_WHAT THE TASK ASKS_
Return the lines of the data below in which the string "Roshni" occurs.

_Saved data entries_
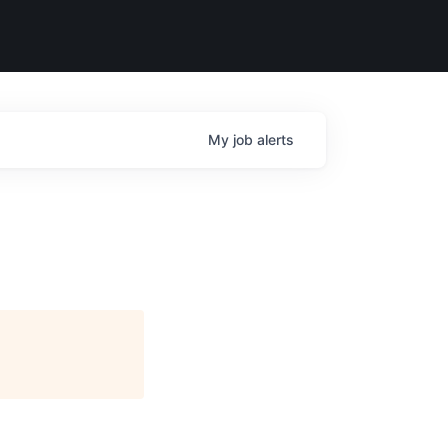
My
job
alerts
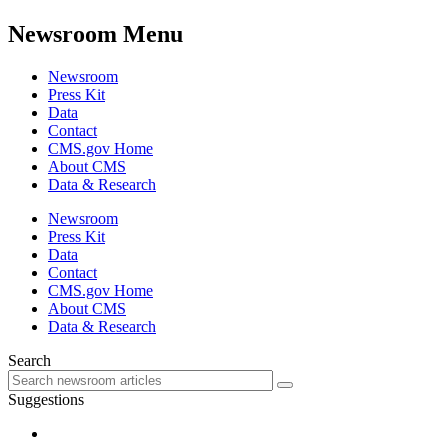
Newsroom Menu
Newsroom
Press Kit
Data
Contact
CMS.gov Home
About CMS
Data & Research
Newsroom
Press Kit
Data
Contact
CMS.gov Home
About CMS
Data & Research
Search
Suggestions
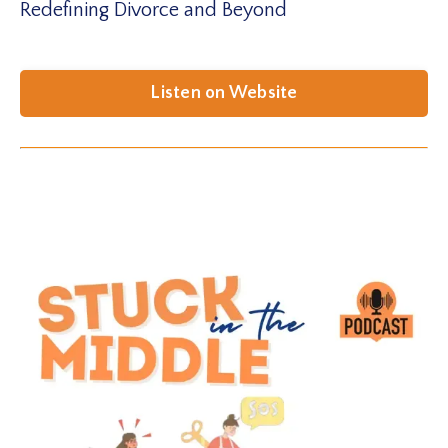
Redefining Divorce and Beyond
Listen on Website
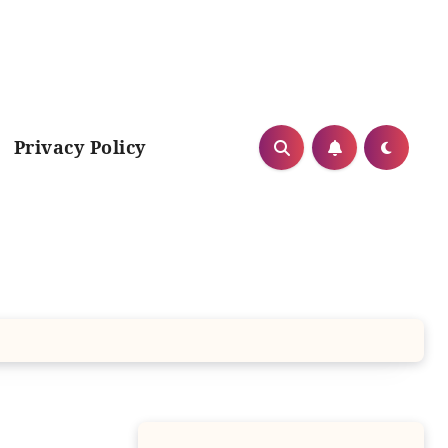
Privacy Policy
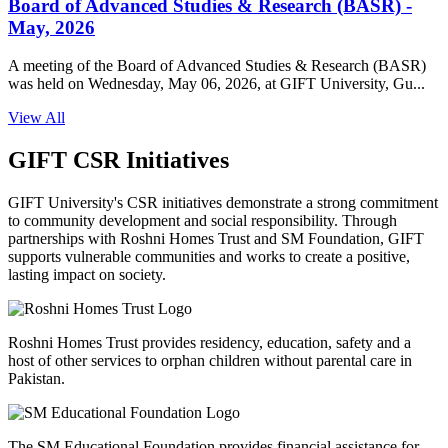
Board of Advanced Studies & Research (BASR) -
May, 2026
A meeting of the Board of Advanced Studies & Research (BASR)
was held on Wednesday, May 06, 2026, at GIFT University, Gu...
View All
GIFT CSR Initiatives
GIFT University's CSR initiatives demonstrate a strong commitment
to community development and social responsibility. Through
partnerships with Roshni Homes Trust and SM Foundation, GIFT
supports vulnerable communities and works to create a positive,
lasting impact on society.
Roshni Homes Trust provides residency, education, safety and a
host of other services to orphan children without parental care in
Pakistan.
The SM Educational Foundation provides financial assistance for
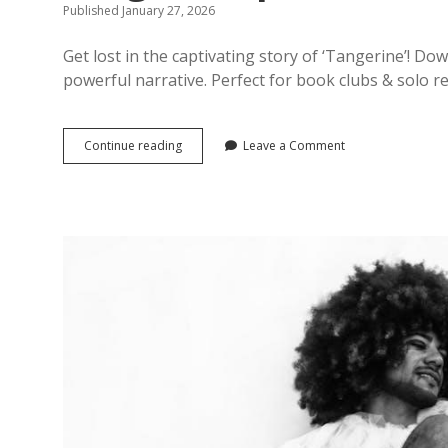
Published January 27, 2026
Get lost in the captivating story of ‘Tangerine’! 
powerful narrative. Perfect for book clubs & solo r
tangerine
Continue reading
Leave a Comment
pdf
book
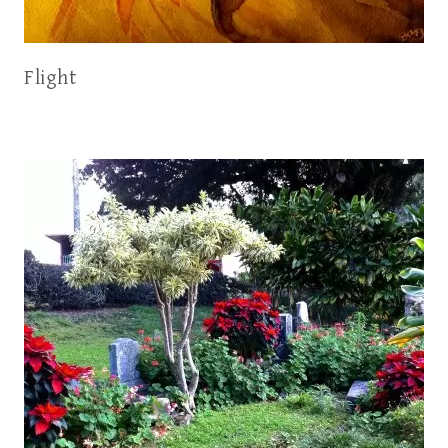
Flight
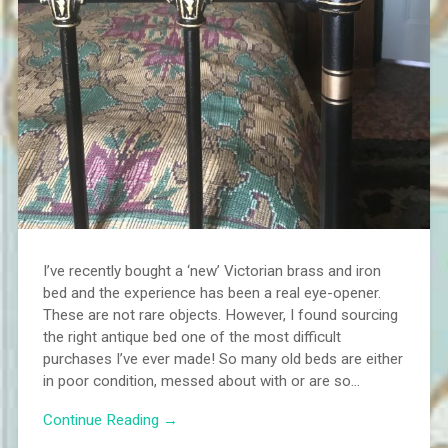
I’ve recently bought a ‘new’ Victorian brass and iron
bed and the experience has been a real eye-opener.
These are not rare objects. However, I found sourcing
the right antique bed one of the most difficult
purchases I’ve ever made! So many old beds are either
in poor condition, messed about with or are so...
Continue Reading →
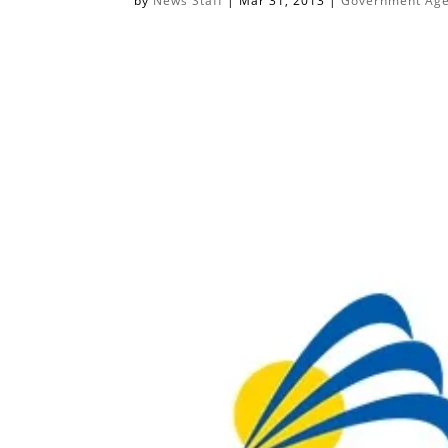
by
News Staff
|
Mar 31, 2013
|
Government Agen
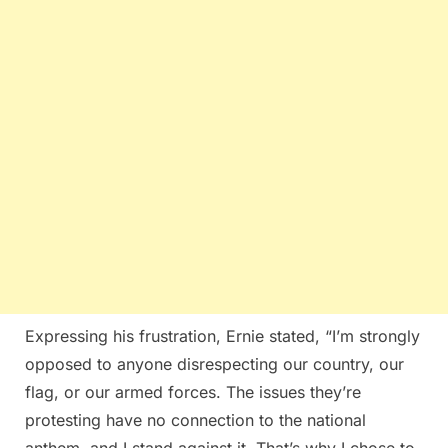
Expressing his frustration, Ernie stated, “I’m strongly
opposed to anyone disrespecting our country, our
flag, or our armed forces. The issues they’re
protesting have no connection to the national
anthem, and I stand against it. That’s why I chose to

_ANSWER SECTION_
partnerships with Roshni Homes Trust and SM Foundation, GIFT
Roshni Homes Trust provides residency, education, safety and a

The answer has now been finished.